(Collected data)

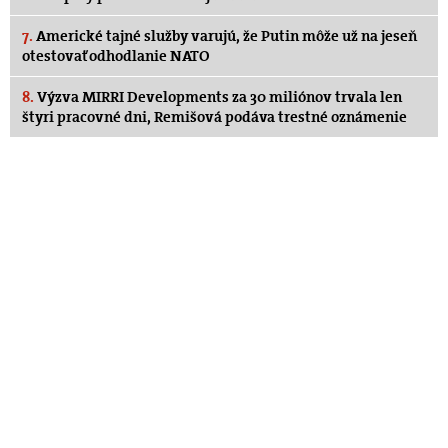
7.
Americké tajné služby varujú, že Putin môže už na jeseň
otestovať odhodlanie NATO
8.
Výzva MIRRI Developments za 30 miliónov trvala len
štyri pracovné dni, Remišová podáva trestné oznámenie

Aim of the task: Drop the pictures and reproduce the rest of the entries above exactly.

Task solution:
7.
Americké tajné služby varujú, že Putin môže už na jeseň
otestovať odhodlanie NATO
8.
Výzva MIRRI Developments za 30 miliónov trvala len
štyri pracovné dni, Remišová podáva trestné oznámenie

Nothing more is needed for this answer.